■ Instructions to follow ■
So that the copy stays text only, transcribe the data below exactly and exclude the images.

*** Provided entries Section Begins ***

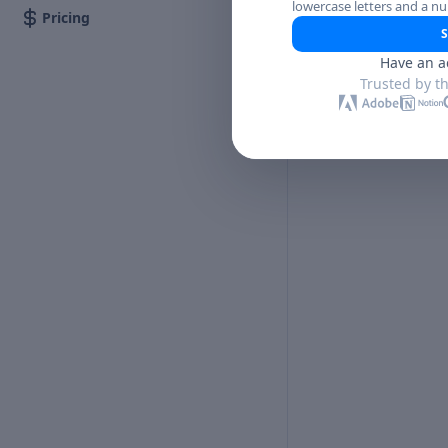
lowercase letters and a n
Pricing
S
Have an a
Trusted by t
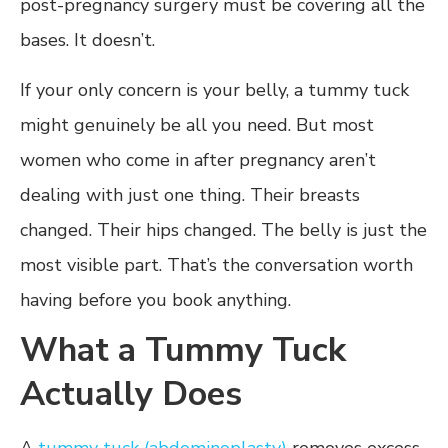
post-pregnancy surgery must be covering all the
bases. It doesn’t.
If your only concern is your belly, a tummy tuck
might genuinely be all you need. But most
women who come in after pregnancy aren’t
dealing with just one thing. Their breasts
changed. Their hips changed. The belly is just the
most visible part. That’s the conversation worth
having before you book anything.
What a Tummy Tuck
Actually Does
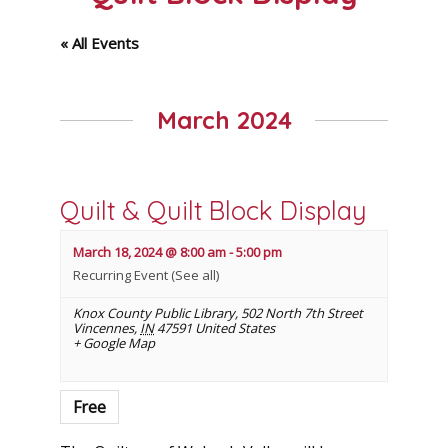
« All Events
March 2024
Quilt & Quilt Block Display
March 18, 2024 @ 8:00 am
-
5:00 pm
Recurring Event
(See all)
Knox County Public Library
,
502 North 7th Street
Vincennes
,
IN
47591
United States
+ Google Map
Free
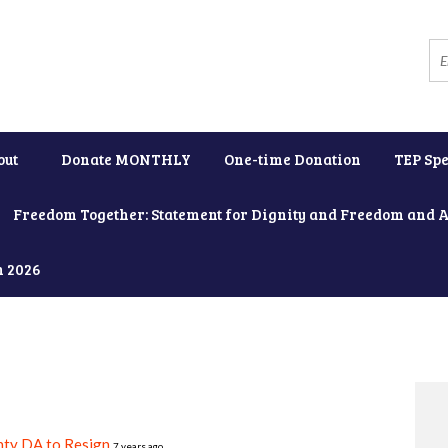
out
Donate MONTHLY
One-time Donation
TEP Spe
Freedom Together: Statement for Dignity and Freedom and 
h 2026
nty DA to Resign
7 years ago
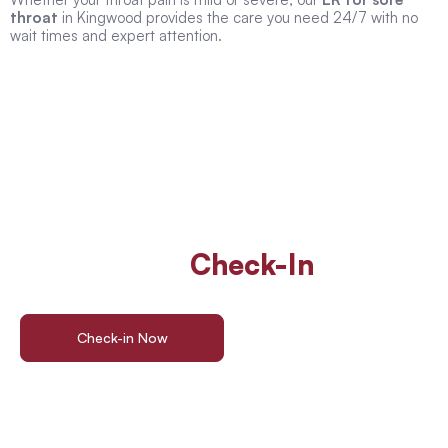
throat
in Kingwood provides the care you need 24/7 with no
wait times and expert attention.
Walk In Or
Check-In
Online
For ER Care
Check-in Now
Find a Location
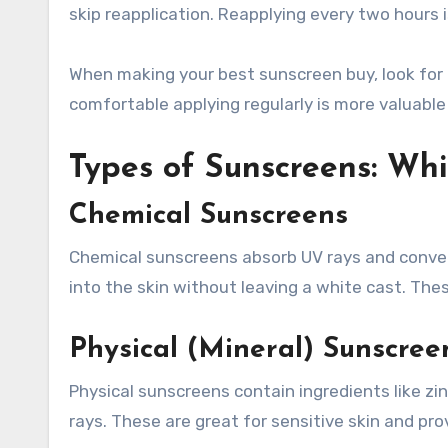
skip reapplication. Reapplying every two hours 
When making your best sunscreen buy, look for 
comfortable applying regularly is more valuable
Types of Sunscreens: Whi
Chemical Sunscreens
Chemical sunscreens absorb UV rays and convert
into the skin without leaving a white cast. Thes
Physical (Mineral) Sunscree
Physical sunscreens contain ingredients like zin
rays. These are great for sensitive skin and pr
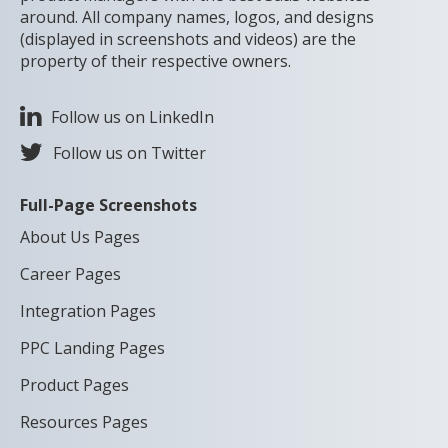
around. All company names, logos, and designs
(displayed in screenshots and videos) are the
property of their respective owners.
Follow us on LinkedIn
Follow us on Twitter
Full-Page Screenshots
About Us Pages
Career Pages
Integration Pages
PPC Landing Pages
Product Pages
Resources Pages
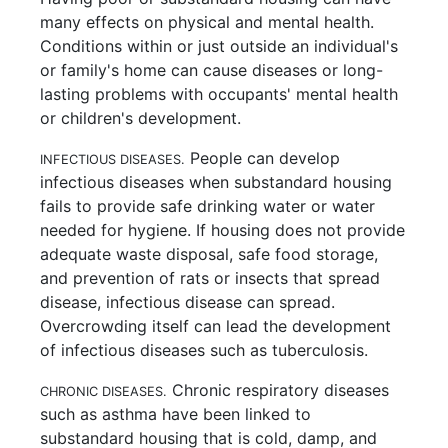
many effects on physical and mental health.
Conditions within or just outside an individual's
or family's home can cause diseases or long-
lasting problems with occupants' mental health
or children's development.
People can develop
INFECTIOUS DISEASES.
infectious diseases when substandard housing
fails to provide safe drinking water or water
needed for hygiene. If housing does not provide
adequate waste disposal, safe food storage,
and prevention of rats or insects that spread
disease, infectious disease can spread.
Overcrowding itself can lead the development
of infectious diseases such as tuberculosis.
Chronic respiratory diseases
CHRONIC DISEASES.
such as asthma have been linked to
substandard housing that is cold, damp, and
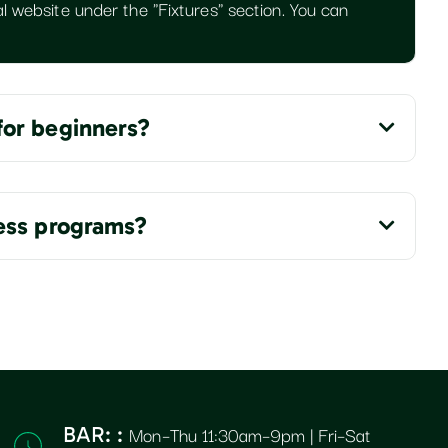
l website under the "Fixtures" section. You can
for beginners?
ness programs?
Mon–Thu 11:30am–9pm | Fri–Sat
BAR: :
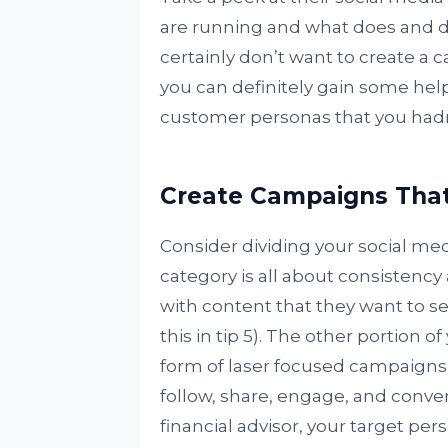
are running and what does and d
certainly don’t want to create a 
you can definitely gain some hel
customer personas that you hadn’
Create Campaigns That
Consider dividing your social medi
category is all about consistency
with content that they want to s
this in tip 5). The other portion o
form of laser focused campaigns 
follow, share, engage, and conver
financial advisor, your target pe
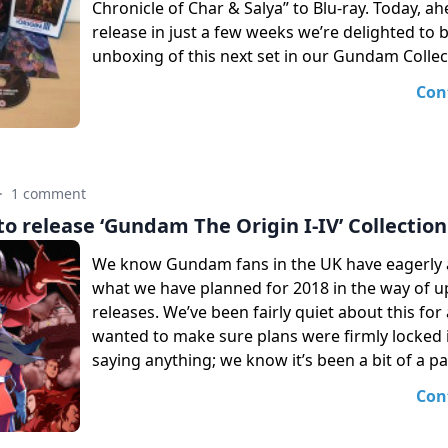
Chronicle of Char & Salya” to Blu-ray. Today, ah
release in just a few weeks we’re delighted to 
unboxing of this next set in our Gundam Collec
Con
·
1 comment
o release ‘Gundam The Origin I-IV’ Collection
We know Gundam fans in the UK have eagerly a
what we have planned for 2018 in the way of 
releases. We’ve been fairly quiet about this for
wanted to make sure plans were firmly locked 
saying anything; we know it’s been a bit of a pa
Con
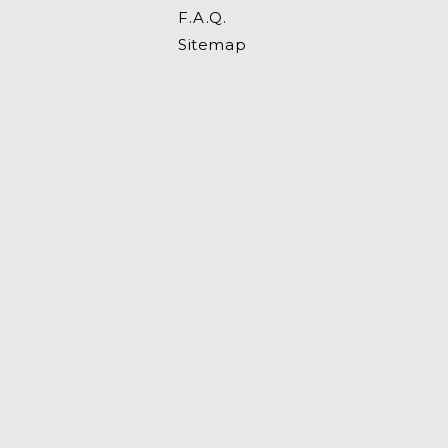
F.A.Q.
Sitemap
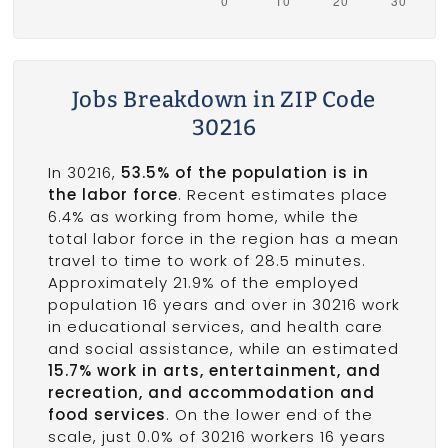
Jobs Breakdown in ZIP Code
30216
In 30216,
53.5% of the population is in
the labor force
. Recent estimates place
6.4% as working from home, while the
total labor force in the region has a mean
travel to time to work of 28.5 minutes.
Approximately 21.9% of the employed
population 16 years and over in 30216 work
in educational services, and health care
and social assistance, while an estimated
15.7% work in arts, entertainment, and
recreation, and accommodation and
food services
. On the lower end of the
scale, just 0.0% of 30216 workers 16 years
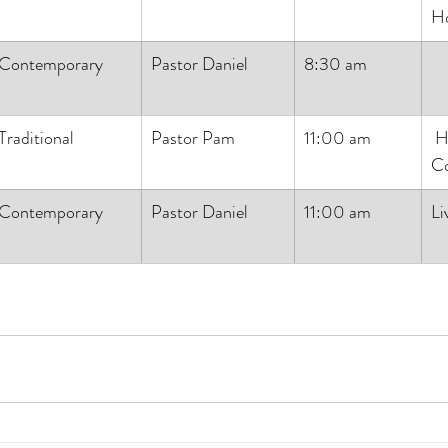
H
Contemporary
Pastor Daniel
8:30 am
Traditional
Pastor Pam
11:00 am
 Holy 
C
Contemporary
Pastor Daniel
11:00 am
Li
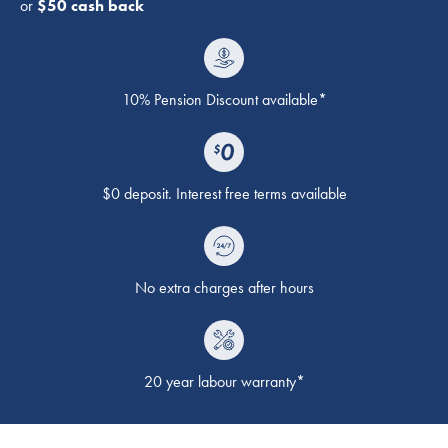
or
$50 cash back
10% Pension Discount available*
$0 deposit. Interest free terms available
No extra charges after hours
20 year labour warranty*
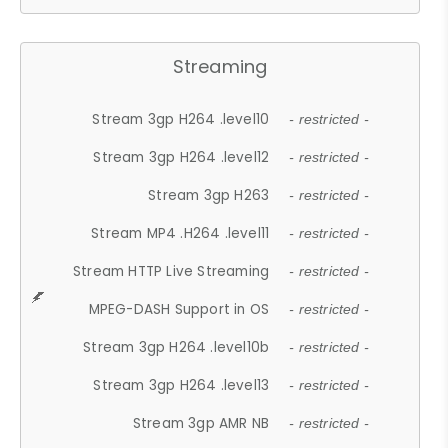
Streaming
Stream 3gp H264 .level10
- restricted -
Stream 3gp H264 .level12
- restricted -
Stream 3gp H263
- restricted -
Stream MP4 .H264 .level11
- restricted -
Stream HTTP Live Streaming
- restricted -
MPEG-DASH Support in OS
- restricted -
Stream 3gp H264 .level10b
- restricted -
Stream 3gp H264 .level13
- restricted -
Stream 3gp AMR NB
- restricted -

*** Provided entries Section Ends ***

■ Output of the exercise ■
lowercase letters and a n
Pricing
S
Have an a
Trusted by t
post-pregnancy surgery must be covering all the
bases. It doesn’t.
If your only concern is your belly, a tummy tuck
might genuinely be all you need. But most
women who come in after pregnancy aren’t
dealing with just one thing. Their breasts
changed. Their hips changed. The belly is just the
most visible part. That’s the conversation worth
having before you book anything.
What a Tummy Tuck
Actually Does
« All Events
March 2024
Quilt & Quilt Block Display
March 18, 2024 @ 8:00 am
-
5:00 pm
Recurring Event
(See all)
Knox County Public Library
,
502 North 7th Street
Vincennes
,
IN
47591
United States
+ Google Map
Free
out
Donate MONTHLY
One-time Donation
TEP Spe
Freedom Together: Statement for Dignity and Freedom and 
h 2026
nty DA to Resign
7 years ago
throat
in Kingwood provides the care you need 24/7 with no
wait times and expert attention.
Walk In Or
Check-In
Online
For ER Care
Check-in Now
Find a Location
skip reapplication. Reapplying every two hours 
When making your best sunscreen buy, look for 
comfortable applying regularly is more valuable
Types of Sunscreens: Whi
Chemical Sunscreens
Chemical sunscreens absorb UV rays and convert
into the skin without leaving a white cast. Thes
Physical (Mineral) Sunscree
Physical sunscreens contain ingredients like zin
rays. These are great for sensitive skin and pr
around. All company names, logos, and designs
(displayed in screenshots and videos) are the
property of their respective owners.
Follow us on LinkedIn
Follow us on Twitter
Full-Page Screenshots
About Us Pages
Career Pages
Integration Pages
PPC Landing Pages
Product Pages
Resources Pages
many effects on physical and mental health.
Conditions within or just outside an individual's
or family's home can cause diseases or long-
lasting problems with occupants' mental health
or children's development.
People can develop
INFECTIOUS DISEASES.
infectious diseases when substandard housing
fails to provide safe drinking water or water
needed for hygiene. If housing does not provide
adequate waste disposal, safe food storage,
and prevention of rats or insects that spread
disease, infectious disease can spread.
Overcrowding itself can lead the development
of infectious diseases such as tuberculosis.
Chronic respiratory diseases
CHRONIC DISEASES.
such as asthma have been linked to
substandard housing that is cold, damp, and
l website under the "Fixtures" section. You can
for beginners?
ness programs?
Mon–Thu 11:30am–9pm | Fri–Sat
BAR: :
are running and what does and d
certainly don’t want to create a 
you can definitely gain some hel
customer personas that you hadn’
Create Campaigns That
Consider dividing your social medi
category is all about consistency
with content that they want to s
this in tip 5). The other portion o
form of laser focused campaigns 
follow, share, engage, and conver
financial advisor, your target pe
Chronicle of Char & Salya” to Blu-ray. Today, ah
release in just a few weeks we’re delighted to 
unboxing of this next set in our Gundam Collec
Con
·
1 comment
o release ‘Gundam The Origin I-IV’ Collection
We know Gundam fans in the UK have eagerly a
what we have planned for 2018 in the way of 
releases. We’ve been fairly quiet about this for
wanted to make sure plans were firmly locked 
saying anything; we know it’s been a bit of a pa
Con
F.A.Q.
Sitemap
Jobs Breakdown in ZIP Code
30216
In 30216,
53.5% of the population is in
the labor force
. Recent estimates place
6.4% as working from home, while the
total labor force in the region has a mean
travel to time to work of 28.5 minutes.
Approximately 21.9% of the employed
population 16 years and over in 30216 work
in educational services, and health care
and social assistance, while an estimated
15.7% work in arts, entertainment, and
recreation, and accommodation and
food services
. On the lower end of the
scale, just 0.0% of 30216 workers 16 years
H
Contemporary
Pastor Daniel
8:30 am
Traditional
Pastor Pam
11:00 am
 Holy 
C
Contemporary
Pastor Daniel
11:00 am
Li
or
$50 cash back
10% Pension Discount available*
$0 deposit. Interest free terms available
No extra charges after hours
20 year labour warranty*
Streaming
Stream 3gp H264 .level10
- restricted -
Stream 3gp H264 .level12
- restricted -
Stream 3gp H263
- restricted -
Stream MP4 .H264 .level11
- restricted -
Stream HTTP Live Streaming
- restricted -
MPEG-DASH Support in OS
- restricted -
Stream 3gp H264 .level10b
- restricted -
Stream 3gp H264 .level13
- restricted -
Stream 3gp AMR NB
- restricted -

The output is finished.